* _Collected data_
>>>>

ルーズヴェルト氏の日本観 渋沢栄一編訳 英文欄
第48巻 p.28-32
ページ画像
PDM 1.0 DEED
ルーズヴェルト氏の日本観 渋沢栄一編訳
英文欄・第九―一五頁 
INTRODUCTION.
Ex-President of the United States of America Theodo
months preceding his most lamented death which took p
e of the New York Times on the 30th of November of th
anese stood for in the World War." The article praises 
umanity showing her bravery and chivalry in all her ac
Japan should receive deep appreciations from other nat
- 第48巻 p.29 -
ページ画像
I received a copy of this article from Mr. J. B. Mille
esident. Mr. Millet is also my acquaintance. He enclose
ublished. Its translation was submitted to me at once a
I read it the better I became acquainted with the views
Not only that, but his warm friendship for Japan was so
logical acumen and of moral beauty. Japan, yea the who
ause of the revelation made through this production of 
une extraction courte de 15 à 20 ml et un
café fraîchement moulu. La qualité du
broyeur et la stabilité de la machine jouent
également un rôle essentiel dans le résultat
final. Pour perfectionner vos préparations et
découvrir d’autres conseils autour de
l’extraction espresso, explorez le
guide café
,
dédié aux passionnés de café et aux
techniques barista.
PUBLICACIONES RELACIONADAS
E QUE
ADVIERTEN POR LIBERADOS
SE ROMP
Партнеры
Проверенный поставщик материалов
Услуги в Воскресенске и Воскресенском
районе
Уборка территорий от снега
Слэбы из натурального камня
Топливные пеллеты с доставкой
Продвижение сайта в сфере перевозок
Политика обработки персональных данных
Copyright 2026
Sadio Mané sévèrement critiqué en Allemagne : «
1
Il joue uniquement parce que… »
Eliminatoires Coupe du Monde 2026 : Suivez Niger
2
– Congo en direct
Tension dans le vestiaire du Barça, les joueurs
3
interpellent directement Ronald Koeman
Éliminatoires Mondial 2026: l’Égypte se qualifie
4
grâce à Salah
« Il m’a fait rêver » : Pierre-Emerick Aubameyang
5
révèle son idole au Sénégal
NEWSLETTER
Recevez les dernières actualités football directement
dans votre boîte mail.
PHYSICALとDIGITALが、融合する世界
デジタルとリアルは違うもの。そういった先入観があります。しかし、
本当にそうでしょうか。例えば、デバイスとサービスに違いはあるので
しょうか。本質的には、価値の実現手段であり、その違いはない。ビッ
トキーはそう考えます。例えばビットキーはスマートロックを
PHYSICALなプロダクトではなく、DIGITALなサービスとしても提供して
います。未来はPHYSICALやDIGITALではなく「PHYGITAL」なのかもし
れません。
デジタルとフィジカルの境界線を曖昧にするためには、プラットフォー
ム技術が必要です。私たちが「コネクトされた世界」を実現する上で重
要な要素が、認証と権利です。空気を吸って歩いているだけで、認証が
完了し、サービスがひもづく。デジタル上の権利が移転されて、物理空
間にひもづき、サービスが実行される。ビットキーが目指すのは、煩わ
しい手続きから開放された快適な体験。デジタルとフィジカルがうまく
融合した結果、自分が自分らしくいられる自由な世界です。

<<<<
>>>>

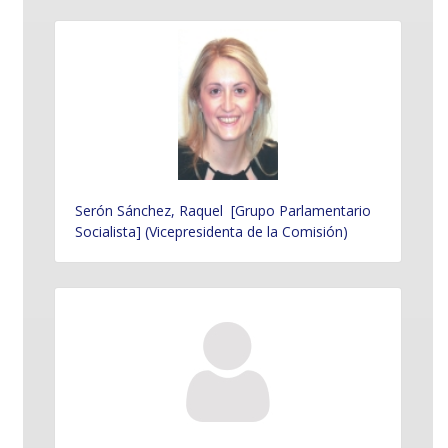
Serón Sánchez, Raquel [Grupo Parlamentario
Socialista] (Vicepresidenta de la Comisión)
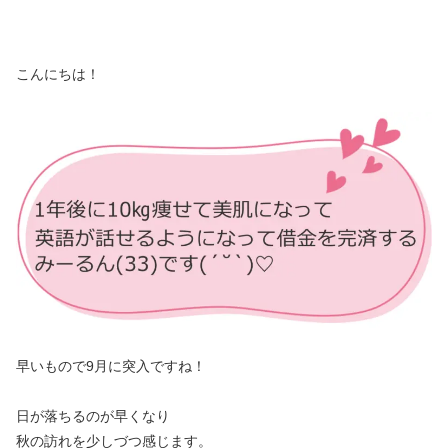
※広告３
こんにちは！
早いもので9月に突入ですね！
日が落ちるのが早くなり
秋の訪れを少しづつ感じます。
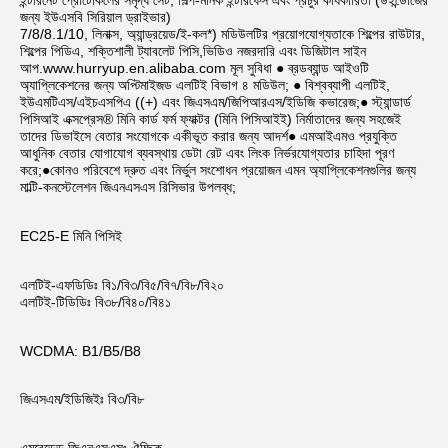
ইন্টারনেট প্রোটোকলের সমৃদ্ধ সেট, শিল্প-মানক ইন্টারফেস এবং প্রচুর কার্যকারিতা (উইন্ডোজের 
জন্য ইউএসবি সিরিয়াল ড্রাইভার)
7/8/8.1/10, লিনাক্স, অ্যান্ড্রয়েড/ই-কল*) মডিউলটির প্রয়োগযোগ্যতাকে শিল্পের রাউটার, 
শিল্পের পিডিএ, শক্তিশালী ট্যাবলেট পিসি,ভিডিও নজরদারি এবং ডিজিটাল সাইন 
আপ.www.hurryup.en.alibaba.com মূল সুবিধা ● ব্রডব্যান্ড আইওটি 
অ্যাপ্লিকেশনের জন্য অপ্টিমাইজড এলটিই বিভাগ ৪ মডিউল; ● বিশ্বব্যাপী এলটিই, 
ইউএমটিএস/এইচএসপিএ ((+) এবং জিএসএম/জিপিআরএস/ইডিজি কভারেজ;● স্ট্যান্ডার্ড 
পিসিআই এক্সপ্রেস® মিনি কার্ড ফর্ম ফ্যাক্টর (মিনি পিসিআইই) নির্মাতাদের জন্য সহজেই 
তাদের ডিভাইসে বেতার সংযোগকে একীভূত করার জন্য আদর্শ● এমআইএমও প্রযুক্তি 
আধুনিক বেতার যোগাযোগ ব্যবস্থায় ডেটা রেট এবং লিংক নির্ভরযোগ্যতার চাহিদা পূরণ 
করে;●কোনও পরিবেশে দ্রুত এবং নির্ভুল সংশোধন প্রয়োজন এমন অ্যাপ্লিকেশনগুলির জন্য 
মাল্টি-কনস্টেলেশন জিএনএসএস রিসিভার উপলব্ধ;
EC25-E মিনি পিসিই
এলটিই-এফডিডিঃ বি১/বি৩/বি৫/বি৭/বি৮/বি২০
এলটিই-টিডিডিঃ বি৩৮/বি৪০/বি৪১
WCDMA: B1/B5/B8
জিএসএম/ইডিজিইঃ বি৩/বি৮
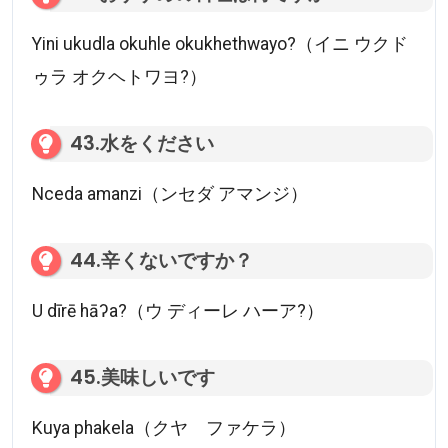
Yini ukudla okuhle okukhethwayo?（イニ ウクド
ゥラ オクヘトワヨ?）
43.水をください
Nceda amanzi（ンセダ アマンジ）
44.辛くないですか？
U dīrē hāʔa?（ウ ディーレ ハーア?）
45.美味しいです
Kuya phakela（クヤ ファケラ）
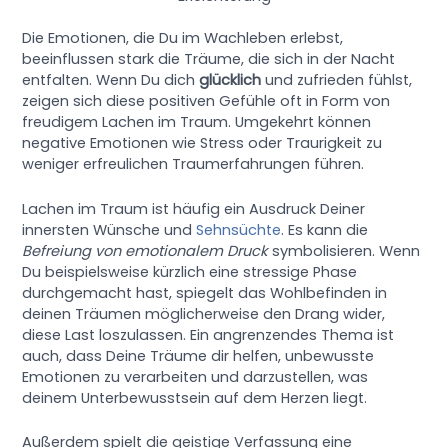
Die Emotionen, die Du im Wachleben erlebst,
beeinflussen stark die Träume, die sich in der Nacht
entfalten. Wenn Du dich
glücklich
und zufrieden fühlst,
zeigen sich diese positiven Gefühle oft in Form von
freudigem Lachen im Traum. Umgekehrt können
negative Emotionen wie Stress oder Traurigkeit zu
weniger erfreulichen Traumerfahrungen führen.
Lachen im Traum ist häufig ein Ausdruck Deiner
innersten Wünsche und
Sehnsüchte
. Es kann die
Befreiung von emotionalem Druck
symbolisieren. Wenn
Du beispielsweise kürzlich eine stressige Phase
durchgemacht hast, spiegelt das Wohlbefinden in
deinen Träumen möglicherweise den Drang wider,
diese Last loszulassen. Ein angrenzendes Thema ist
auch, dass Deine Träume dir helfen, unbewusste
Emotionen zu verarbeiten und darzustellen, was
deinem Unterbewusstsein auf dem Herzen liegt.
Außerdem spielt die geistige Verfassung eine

<<<<

Restate word for word only the lines above from the line containing "logical acumen and" to the line containing "トキーはそう考えます。例えばビットキーはスマートロックを", both of them included.

* _REPLY TO THE TASK_
logical acumen and of moral beauty. Japan, yea the who
ause of the revelation made through this production of 
une extraction courte de 15 à 20 ml et un
café fraîchement moulu. La qualité du
broyeur et la stabilité de la machine jouent
également un rôle essentiel dans le résultat
final. Pour perfectionner vos préparations et
découvrir d’autres conseils autour de
l’extraction espresso, explorez le
guide café
,
dédié aux passionnés de café et aux
techniques barista.
PUBLICACIONES RELACIONADAS
E QUE
ADVIERTEN POR LIBERADOS
SE ROMP
Партнеры
Проверенный поставщик материалов
Услуги в Воскресенске и Воскресенском
районе
Уборка территорий от снега
Слэбы из натурального камня
Топливные пеллеты с доставкой
Продвижение сайта в сфере перевозок
Политика обработки персональных данных
Copyright 2026
Sadio Mané sévèrement critiqué en Allemagne : «
1
Il joue uniquement parce que… »
Eliminatoires Coupe du Monde 2026 : Suivez Niger
2
– Congo en direct
Tension dans le vestiaire du Barça, les joueurs
3
interpellent directement Ronald Koeman
Éliminatoires Mondial 2026: l’Égypte se qualifie
4
grâce à Salah
« Il m’a fait rêver » : Pierre-Emerick Aubameyang
5
révèle son idole au Sénégal
NEWSLETTER
Recevez les dernières actualités football directement
dans votre boîte mail.
PHYSICALとDIGITALが、融合する世界
デジタルとリアルは違うもの。そういった先入観があります。しかし、
本当にそうでしょうか。例えば、デバイスとサービスに違いはあるので
しょうか。本質的には、価値の実現手段であり、その違いはない。ビッ
トキーはそう考えます。例えばビットキーはスマートロックを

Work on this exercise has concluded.